In order to gather information that addresses the research questions, we conducted an in-depth individual interview in Chinese. We sent a few questions to them before the interview so that they could think about them beforehand and would be able to fully express their ideas during the interview. These questions are about their concepts or feasibility of critical literacy in EFL teaching and their ways of teaching a reading class in the past and future. This interview took around one hour.

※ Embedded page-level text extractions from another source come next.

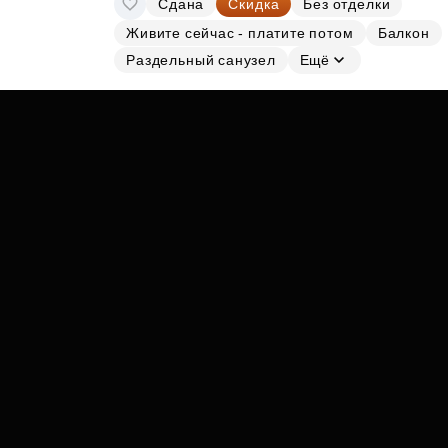
Сдана
Скидка
Без отделки
Субсидии
Живите сейчас - платите потом
Балкон
Раздельный санузел
Ещё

Right after this interview, we gave them the traditional version of the text “Cinderella,” and requested them to produce a brief lesson plan to show how they might go about teaching this fairy tale to college students. After the task, we went over the lesson plan with them to document details. The whole process also lasted for around one hour. All the interviews, totally 6 hours, were tape-recorded, transcribed, and translated into English. Besides the interviews, we had several follow-up phone calls and e-mail correspondences with the interviewees for clarification or for elaboration.
Trustworthiness
In respect to the methodological trustworthiness of this study, we used different sources of data, including interviews, lesson plans, and e-mails, for triangulation. Besides, we member checked by e-mailing to each participant the selected translations and my interpretation. We asked them to underline the part that misrepresented what they had said. Two participants showed no problem with the selected data, but one participant clarified a few misunderstood points. He also refined and changed some quotes that we had selected and translated from the tape-recorded interview.4
Data analysis
In this section, we presented, analyzed and interpreted the collected data under the following themes basing on my research questions: (1) concepts of critical literacy, (2) concerns of critical literacy in EFL teaching, (3) past teaching vs. future teaching, and finally (4) reasons for critical literacy.

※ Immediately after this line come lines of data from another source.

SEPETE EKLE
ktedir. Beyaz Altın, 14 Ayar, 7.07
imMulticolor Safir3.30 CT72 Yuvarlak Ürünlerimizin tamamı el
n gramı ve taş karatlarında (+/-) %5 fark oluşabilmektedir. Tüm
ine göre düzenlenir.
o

1. Concepts of Critical Literacy and Feasibility in EFL Teaching
Although the three participants have been acquainted with critical literacy as mentioned above, it is reasonable to know their understanding of critical literacy before examining their ideas of introducing critical literacy to EFL teaching. Surprisingly, all the three participants show willingness or even enthusiasm to incorporate critical literacy in EFL teaching despite that each has somewhat different concepts or definitions of critical literacy:
Cathy: “Critical literacy is to develop students’ ability to have their own ideas when reading. They can give their comments or opinions after reading an article. In this way they can be creative and critical. To be creative and critical is the most important thing for a reader.”
Shelly: “We can not just read the surface meaning. When reading an article, we need to read the intended meaning behind because language is never neutral. I think we need to infuse critical literacy in our teaching because in this way we can stimulate student thinking.”
Frank: “Critical literacy is about revealing social inequalities and bringing about social justice. A major part of critical literacy deals with the problem of capitalism for capitalism creates tons of social inequalities. . . . We need to find out the oppressed and the oppressing represented in an article or an issue. After we detect an inequality, we need to take action to redress it. Actually, oppression is quite obvious in some articles.”
After analyzing their concepts of critical literacy, we find critical literacy, for Cathy, means to develop students’ ability to have their personal views on reading. She places importance on reading comprehension with “reader’s response” in that a reader not only has a factual perspective, i.e. an “efferent” stance, but also has a more emotional perspective, i.e. an “aesthetic” stance (Rosenblatt, 1978). Cathy’s idea of critical literacy seems close to Luke and Freebody’s “semantic competence” in which readers play the role as “meaning makers” (1990). For Shelly, her idea of critical literacy is that readers play the role of “text critics” (Luke & Freebody, 1990) in that readers comprehend beyond literal level and have the power to envision alternative ways of viewing the author’s topics or intentions. She reaches the dimension of disrupting the common place and interrogating multiple viewpoints (Lewison, et al., 2002). Holding a stronger view of critical literacy than Shelly, Frank regards it as a tool for social justice. It is insufficient just to uncover the taken-for-granted. For Frank, critical literacy should be able to engage students in action aimed at challenging existing structures of inequality and oppression, which is in the fourth dimension according to the four-dimension framework of Lewison, et al. (2002).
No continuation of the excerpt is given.